====== Exercise data ======
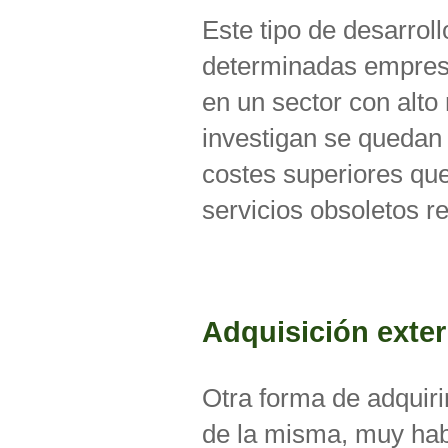
Este tipo de desarrol
determinadas empresa
en un sector con alto
investigan se quedan
costes superiores qu
servicios obsoletos r
Adquisición exter
Otra forma de adquiri
de la misma, muy habit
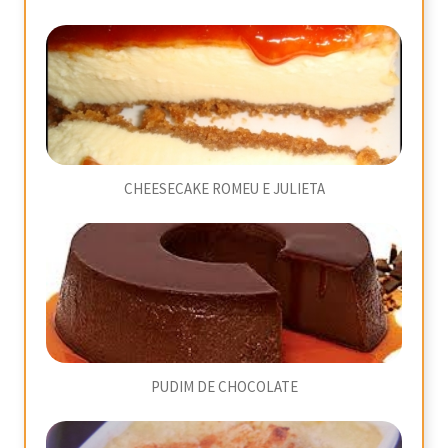
CHEESECAKE ROMEU E JULIETA
PUDIM DE CHOCOLATE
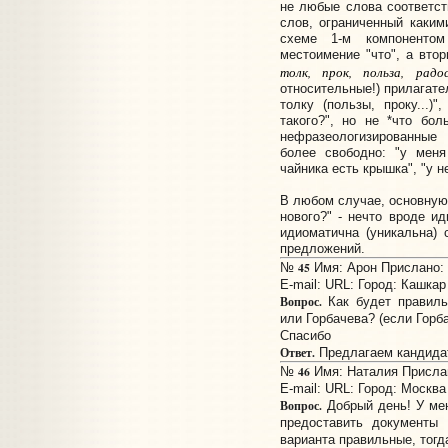
не любые слова соответст
слов, ограниченный каким
схеме 1-м компонентом
местоимение "что", а вто
толк, прок, польза, радо
относительные!) прилагател
толку (пользы, проку...)"
такого?", но не *что бол
нефразеологизированные 
более свободно: "у меня
чайника есть крышка", "у не
В любом случае, основную
нового?" - нечто вроде ид
идиоматична (уникальна) 
предложений.
45
№
Имя: Арон Прислано: 1
E-mail:
URL:
Город: Кашкар
Вопрос.
Как будет правиль
или Горбачева? (если Горб
Спасибо
Ответ.
Предлагаем кандидат
46
№
Имя: Наталия Прислан
E-mail:
URL:
Город: Москва
Вопрос.
Добрый день! У мен
предоставить документы
варианта правильные, тогд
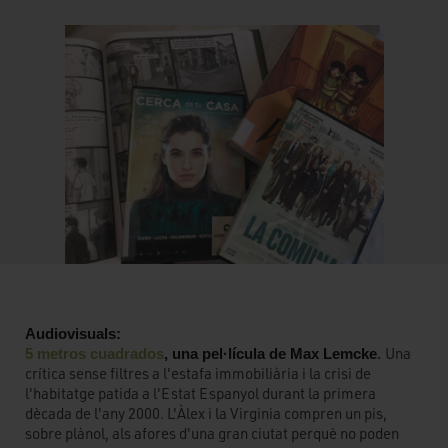
Audiovisuals:
Una
5 metros cuadrados
, una pel·lícula de Max Lemcke
. 
crítica sense filtres a l'estafa immobiliària i la crisi de
l'habitatge patida a l'Estat Espanyol durant la primera
dècada de l'any 2000. L'Àlex i la Virginia compren un pis,
sobre plànol, als afores d'una gran ciutat perquè no poden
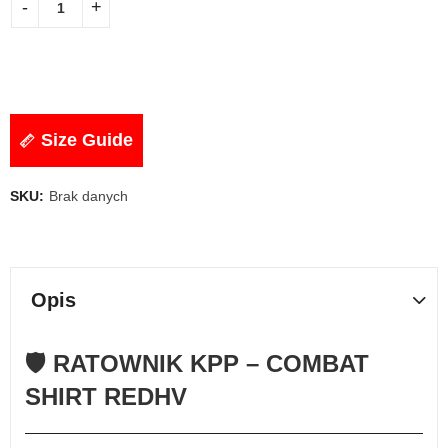
Size Guide
SKU:
Brak danych
Opis
🛡️
RATOWNIK KPP – COMBAT
SHIRT REDHV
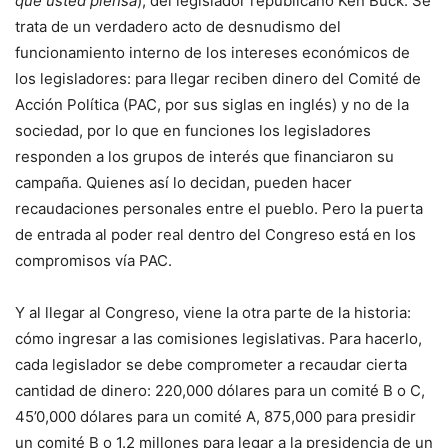
que usted piensa
), del legislador republicano Ken Buck. Se
trata de un verdadero acto de desnudismo del
funcionamiento interno de los intereses económicos de
los legisladores: para llegar reciben dinero del Comité de
Acción Política (PAC, por sus siglas en inglés) y no de la
sociedad, por lo que en funciones los legisladores
responden a los grupos de interés que financiaron su
campaña. Quienes así lo decidan, pueden hacer
recaudaciones personales entre el pueblo. Pero la puerta
de entrada al poder real dentro del Congreso está en los
compromisos vía PAC.
Y al llegar al Congreso, viene la otra parte de la historia:
cómo ingresar a las comisiones legislativas. Para hacerlo,
cada legislador se debe comprometer a recaudar cierta
cantidad de dinero: 220,000 dólares para un comité B o C,
45’0,000 dólares para un comité A, 875,000 para presidir
un comité B o 1.2 millones para legar a la presidencia de un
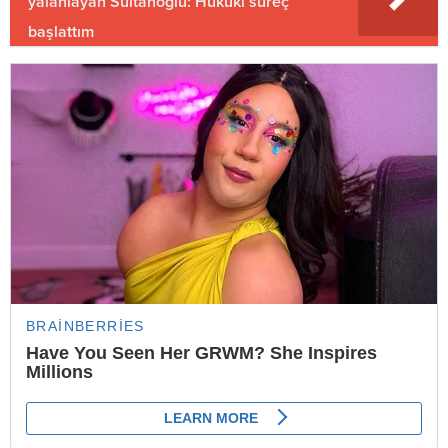
yalanlayan Sultanoğlu: Hukuki süreç
başlattım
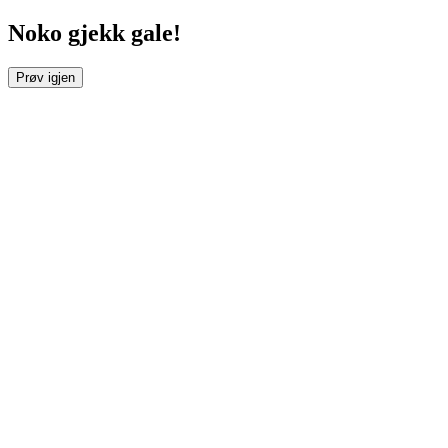
Noko gjekk gale!
Prøv igjen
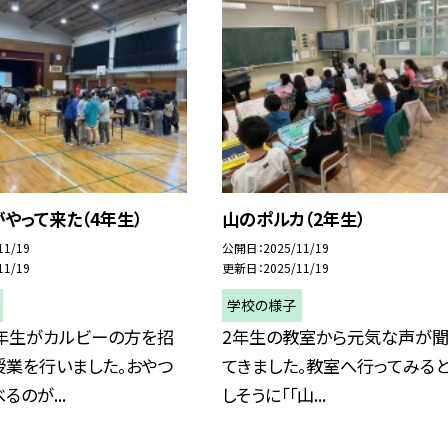
やって来た（4年生）
山のポルカ（2年生）
11/19
公開日
2025/11/19
11/19
更新日
2025/11/19
学校の様子
4年生がカルビーの方を招
2年生の教室から元気な声が聞
授業を行いました。おやつ
てきました。教室へ行ってみると
るのが...
しそうに「「山...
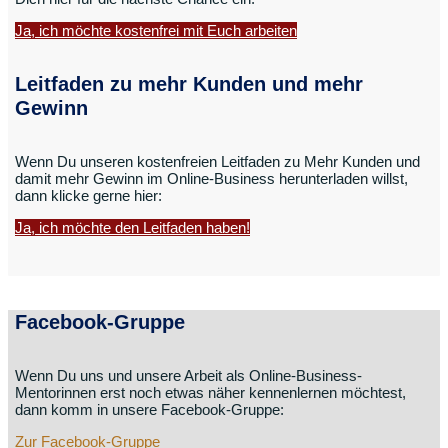
Ja, ich möchte kostenfrei mit Euch arbeiten
Leitfaden zu mehr Kunden und mehr
Gewinn
Wenn Du unseren kostenfreien Leitfaden zu Mehr Kunden und
damit mehr Gewinn im Online-Business herunterladen willst,
dann klicke gerne hier:
Ja, ich möchte den Leitfaden haben!
Facebook-Gruppe
Wenn Du uns und unsere Arbeit als Online-Business-
Mentorinnen erst noch etwas näher kennenlernen möchtest,
dann komm in unsere Facebook-Gruppe:
Zur Facebook-Gruppe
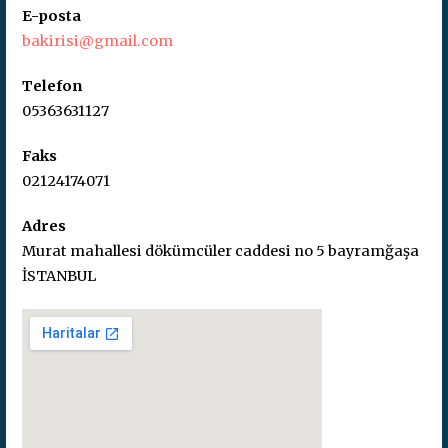
E-posta
bakirisi@gmail.com
Telefon
05363631127
Faks
02124174071
Adres
Murat mahallesi dökümcüler caddesi no 5 bayramğaşa
İSTANBUL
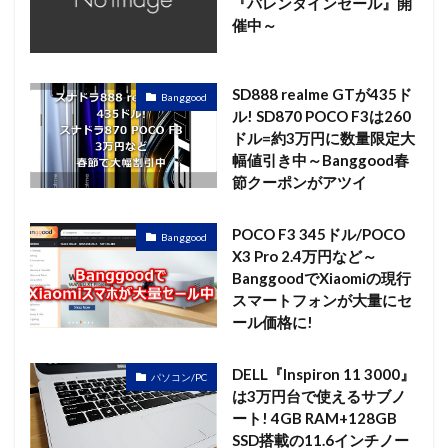
『バレンタインセール』開
催中～
SD888 realme GTが435ド
Banggood
ル! SD870 POCO F3は260
ドル=約3万円に数量限定大
幅値引き中～Banggood春
節クーポンがアツイ
POCO F3 345ドル/POCO
Banggood
X3 Pro 2.4万円など～
BanggoodでXiaomiの現行
スマートフォンが大量にセ
ール価格に!
DELL『Inspiron 11 3000』
パソコン/PC
は3万円台で使えるサブノ
ート! 4GB RAM+128GB
SSD搭載の11.6インチノー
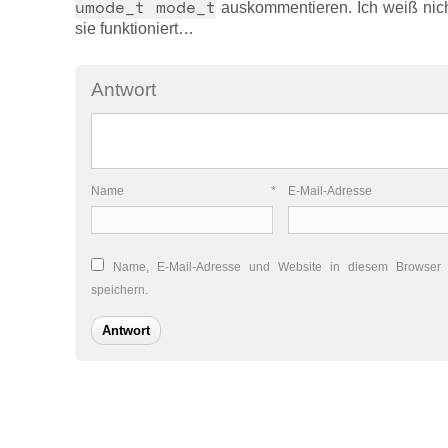
umode_t mode_t
auskommentieren. Ich weiß nicht
sie funktioniert…
Antwort
Name
*
E-Mail-Adres
Name, E-Mail-Adresse und Website in diesem Browser
speichern.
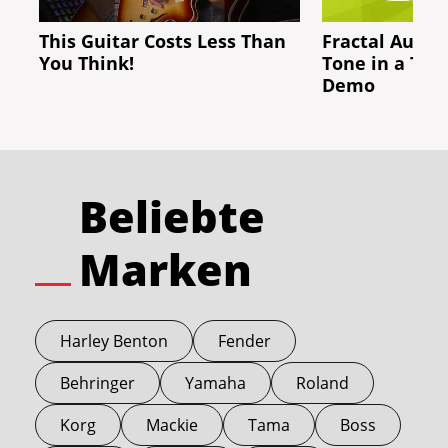
This Guitar Costs Less Than
Fractal Audio
You Think!
Tone in a Tin
Demo
Beliebte
Marken
Harley Benton
Fender
Behringer
Yamaha
Roland
Korg
Mackie
Tama
Boss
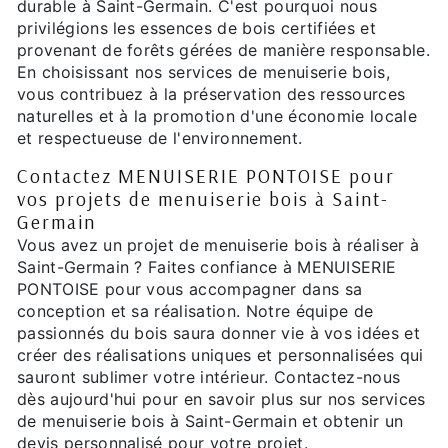
durable à Saint-Germain. C'est pourquoi nous
privilégions les essences de bois certifiées et
provenant de forêts gérées de manière responsable.
En choisissant nos services de menuiserie bois,
vous contribuez à la préservation des ressources
naturelles et à la promotion d'une économie locale
et respectueuse de l'environnement.
Contactez MENUISERIE PONTOISE pour
vos projets de menuiserie bois à Saint-
Germain
Vous avez un projet de menuiserie bois à réaliser à
Saint-Germain ? Faites confiance à MENUISERIE
PONTOISE pour vous accompagner dans sa
conception et sa réalisation. Notre équipe de
passionnés du bois saura donner vie à vos idées et
créer des réalisations uniques et personnalisées qui
sauront sublimer votre intérieur. Contactez-nous
dès aujourd'hui pour en savoir plus sur nos services
de menuiserie bois à Saint-Germain et obtenir un
devis personnalisé pour votre projet.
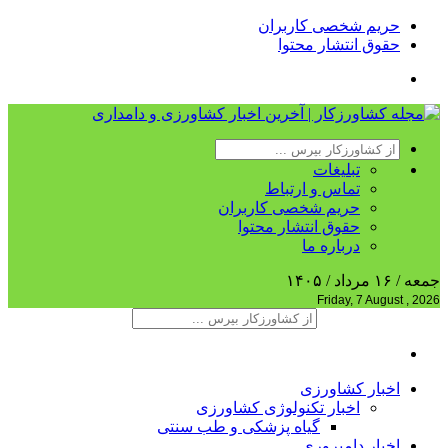
حریم شخصی کاربران
حقوق انتشار محتوا
تبلیغات
تماس و ارتباط
حریم شخصی کاربران
حقوق انتشار محتوا
درباره ما
جمعه / ۱۶ مرداد / ۱۴۰۵
Friday, 7 August , 2026
اخبار کشاورزی
اخبار تکنولوژی کشاورزی
گیاه پزشکی و طب سنتی
اخبار دامپروری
======
What you need to do -> Set down every entry above again exactly, dropping each picture.

Worked solution ->
Este tipo de desarrol
determinadas empresa
en un sector con alto
investigan se quedan
costes superiores qu
servicios obsoletos r
Adquisición exter
Otra forma de adquiri
de la misma, muy habit
CHEESECAKE ROMEU E JULIETA
PUDIM DE CHOCOLATE
не любые слова соответст
слов, ограниченный каким
схеме 1-м компонентом
местоимение "что", а вто
толк, прок, польза, радо
относительные!) прилагател
толку (пользы, проку...)"
такого?", но не *что бол
нефразеологизированные 
более свободно: "у меня
чайника есть крышка", "у не
В любом случае, основную
нового?" - нечто вроде ид
идиоматична (уникальна) 
предложений.
45
№
Имя: Арон Прислано: 1
E-mail:
URL:
Город: Кашкар
Вопрос.
Как будет правиль
или Горбачева? (если Горб
Спасибо
Ответ.
Предлагаем кандидат
46
№
Имя: Наталия Прислан
E-mail:
URL:
Город: Москва
Вопрос.
Добрый день! У мен
предоставить документы
варианта правильные, тогд
Audiovisuals:
Una
5 metros cuadrados
, una pel·lícula de Max Lemcke
. 
crítica sense filtres a l'estafa immobiliària i la crisi de
l'habitatge patida a l'Estat Espanyol durant la primera
dècada de l'any 2000. L'Àlex i la Virginia compren un pis,
sobre plànol, als afores d'una gran ciutat perquè no poden
Size Guide
SKU:
Brak danych
Opis
🛡️
RATOWNIK KPP – COMBAT
SHIRT REDHV
que usted piensa
), del legislador republicano Ken Buck. Se
trata de un verdadero acto de desnudismo del
funcionamiento interno de los intereses económicos de
los legisladores: para llegar reciben dinero del Comité de
Acción Política (PAC, por sus siglas en inglés) y no de la
sociedad, por lo que en funciones los legisladores
responden a los grupos de interés que financiaron su
campaña. Quienes así lo decidan, pueden hacer
recaudaciones personales entre el pueblo. Pero la puerta
de entrada al poder real dentro del Congreso está en los
compromisos vía PAC.
Y al llegar al Congreso, viene la otra parte de la historia:
cómo ingresar a las comisiones legislativas. Para hacerlo,
cada legislador se debe comprometer a recaudar cierta
cantidad de dinero: 220,000 dólares para un comité B o C,
45’0,000 dólares para un comité A, 875,000 para presidir
un comité B o 1.2 millones para legar a la presidencia de un
yalanlayan Sultanoğlu: Hukuki süreç
başlattım
Noko gjekk gale!
Prøv igjen
やって来た（4年生）
山のポルカ（2年生）
11/19
公開日
2025/11/19
11/19
更新日
2025/11/19
学校の様子
4年生がカルビーの方を招
2年生の教室から元気な声が聞
授業を行いました。おやつ
てきました。教室へ行ってみると
るのが...
しそうに「「山...
Ja, ich möchte kostenfrei mit Euch arbeiten
Leitfaden zu mehr Kunden und mehr
Gewinn
Wenn Du unseren kostenfreien Leitfaden zu Mehr Kunden und
damit mehr Gewinn im Online-Business herunterladen willst,
dann klicke gerne hier:
Ja, ich möchte den Leitfaden haben!
Facebook-Gruppe
Wenn Du uns und unsere Arbeit als Online-Business-
Mentorinnen erst noch etwas näher kennenlernen möchtest,
dann komm in unsere Facebook-Gruppe:
Zur Facebook-Gruppe
E-posta
bakirisi@gmail.com
Telefon
05363631127
Faks
02124174071
Adres
Murat mahallesi dökümcüler caddesi no 5 bayramğaşa
İSTANBUL
『バレンタインセール』開
催中～
SD888 realme GTが435ド
Banggood
ル! SD870 POCO F3は260
ドル=約3万円に数量限定大
幅値引き中～Banggood春
節クーポンがアツイ
POCO F3 345ドル/POCO
Banggood
X3 Pro 2.4万円など～
BanggoodでXiaomiの現行
スマートフォンが大量にセ
ール価格に!
DELL『Inspiron 11 3000』
パソコン/PC
は3万円台で使えるサブノ
ート! 4GB RAM+128GB
SSD搭載の11.6インチノー
umode_t mode_t
auskommentieren. Ich weiß nicht
sie funktioniert…
Antwort
Name
*
E-Mail-Adres
Name, E-Mail-Adresse und Website in diesem Browser
speichern.
This Guitar Costs Less Than
Fractal Audio
You Think!
Tone in a Tin
Demo
Beliebte
Marken
Harley Benton
Fender
Behringer
Yamaha
Roland
Korg
Mackie
Tama
Boss
durable à Saint-Germain. C'est pourquoi nous
privilégions les essences de bois certifiées et
provenant de forêts gérées de manière responsable.
En choisissant nos services de menuiserie bois,
vous contribuez à la préservation des ressources
naturelles et à la promotion d'une économie locale
et respectueuse de l'environnement.
Contactez MENUISERIE PONTOISE pour
vos projets de menuiserie bois à Saint-
Germain
Vous avez un projet de menuiserie bois à réaliser à
Saint-Germain ? Faites confiance à MENUISERIE
PONTOISE pour vous accompagner dans sa
conception et sa réalisation. Notre équipe de
passionnés du bois saura donner vie à vos idées et
créer des réalisations uniques et personnalisées qui
sauront sublimer votre intérieur. Contactez-nous
dès aujourd'hui pour en savoir plus sur nos services
de menuiserie bois à Saint-Germain et obtenir un
devis personnalisé pour votre projet.
حریم شخصی کاربران
حقوق انتشار محتوا
تبلیغات
تماس و ارتباط
حریم شخصی کاربران
حقوق انتشار محتوا
درباره ما
جمعه / ۱۶ مرداد / ۱۴۰۵
Friday, 7 August , 2026
اخبار کشاورزی
اخبار تکنولوژی کشاورزی
گیاه پزشکی و طب سنتی
اخبار دامپروری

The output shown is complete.